Question

How do you solve: \[\dfrac{{x - 1}}{{x - 2}} + \dfrac{{x - 3}}{{x - 4}} = \dfrac{{10}}{3}\]?

Answer 1

Hint: To solve this question, we will first take the LCM, then we will cross multiply the denominators. Further we will expand the terms in the brackets. Then we will shift all the terms to LHS and make the RHS equal to zero. After that we will solve the quadratic equation to obtain the value of \[x\].

Complete step by step solution:
We have;
\[\dfrac{{x - 1}}{{x - 2}} + \dfrac{{x - 3}}{{x - 4}} = \dfrac{{10}}{3}\]
Now we take the LCM of the denominators and multiply correspondingly. So, we get;
\[ \Rightarrow \dfrac{{\left( {x - 1} \right)\left( {x - 4} \right) + \left( {x - 3} \right)\left( {x - 2} \right)}}{{\left( {x - 2} \right)\left( {x - 4} \right)}} = \dfrac{{10}}{3}\]
Now we will multiply the terms and expand the brackets. So, we have;
\[ \Rightarrow \dfrac{{{x^2} - 4x - x + 4 + {x^2} - 2x - 3x + 6}}{{{x^2} - 4x - 2x + 8}} = \dfrac{{10}}{3}\]
Adding and subtracting the like terms in the numerator and denominator we get;
\[ \Rightarrow \dfrac{{2{x^2} - 10x + 10}}{{{x^2} - 6x + 8}} = \dfrac{{10}}{3}\]
Now we will cross multiply the denominators. So, we get;
\[ \Rightarrow 3\left( {2{x^2} - 10x + 10} \right) = 10\left( {{x^2} - 6x + 8} \right)\]
Now we will expand the brackets. So, we have;
\[ \Rightarrow 6{x^2} - 30x + 30 = 10{x^2} - 60x + 80\]
Now we will shift all the terms to RHS and add and subtract the like terms. So, we get;
\[ \Rightarrow - 4{x^2} + 30x - 50 = 0\]
Multiplying both sides with minus one we get;
\[ \Rightarrow 4{x^2} - 30x + 50 = 0\]
Now we will solve this quadratic by middle term splitting. So, we get;
\[ \Rightarrow 4{x^2} - 20x - 10x + 50 = 0\]
Now we will group the terms and take out the common. So, we have;
\[ \Rightarrow 4x\left( {x - 5} \right) - 10\left( {x - 5} \right) = 0\]
Now we will take \[\left( {x - 5} \right)\] common. So, we have;
\[ \Rightarrow \left( {4x - 10} \right)\left( {x - 5} \right) = 0\]
Now we will equate each term separately to zero.
\[\therefore 4x - 10 = 0\]
\[ \Rightarrow x = \dfrac{{10}}{4}\]
On simplification we get;
\[ \Rightarrow x = \dfrac{5}{2}\]
Also,
\[x - 5 = 0\]
\[ \Rightarrow x = 5\]
So, we have \[ \Rightarrow x = 5,\dfrac{5}{2}\].

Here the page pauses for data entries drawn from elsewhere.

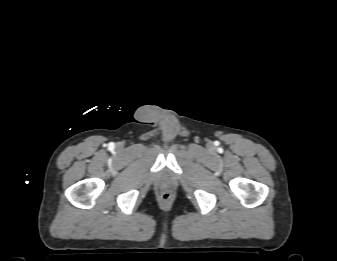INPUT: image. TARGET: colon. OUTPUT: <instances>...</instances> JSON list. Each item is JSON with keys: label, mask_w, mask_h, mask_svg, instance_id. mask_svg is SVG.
<instances>
[{"label": "colon", "mask_w": 337, "mask_h": 261, "mask_svg": "<svg viewBox=\"0 0 337 261\" xmlns=\"http://www.w3.org/2000/svg\"><path fill=\"white\" fill-rule=\"evenodd\" d=\"M161 199L163 200V201H169L170 199H171V193L170 192H168V191H164V192H162V194H161Z\"/></svg>", "instance_id": "1"}]
</instances>
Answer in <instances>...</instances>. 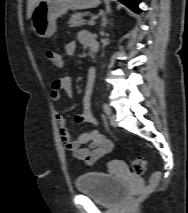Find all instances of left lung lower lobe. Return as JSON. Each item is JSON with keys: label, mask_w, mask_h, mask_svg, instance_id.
I'll return each instance as SVG.
<instances>
[{"label": "left lung lower lobe", "mask_w": 188, "mask_h": 213, "mask_svg": "<svg viewBox=\"0 0 188 213\" xmlns=\"http://www.w3.org/2000/svg\"><path fill=\"white\" fill-rule=\"evenodd\" d=\"M119 1L124 3L125 5H127L133 11H135L137 13L140 12V9L138 8V4H139L140 0H119Z\"/></svg>", "instance_id": "1"}]
</instances>
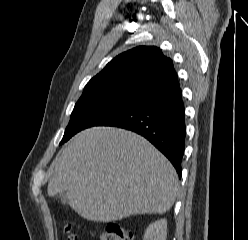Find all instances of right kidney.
Instances as JSON below:
<instances>
[{"label": "right kidney", "instance_id": "right-kidney-1", "mask_svg": "<svg viewBox=\"0 0 248 240\" xmlns=\"http://www.w3.org/2000/svg\"><path fill=\"white\" fill-rule=\"evenodd\" d=\"M167 220L160 219L150 224L145 231L143 240H166Z\"/></svg>", "mask_w": 248, "mask_h": 240}]
</instances>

Note: One important point to note is that in the solution we have used the middle term splitting method to solve the quadratic equation but it is not always possible to use this method. In those cases, we can use the direct formula for finding the roots of a quadratic equation which is given by:
\[x = \dfrac{{ - b \pm \sqrt {{b^2} - 4ac} }}{{2a}}\]
Where, \[b\] is the coefficient of \[x\], \[a\] is the coefficient of \[{x^2}\] and \[c\] is the constant term.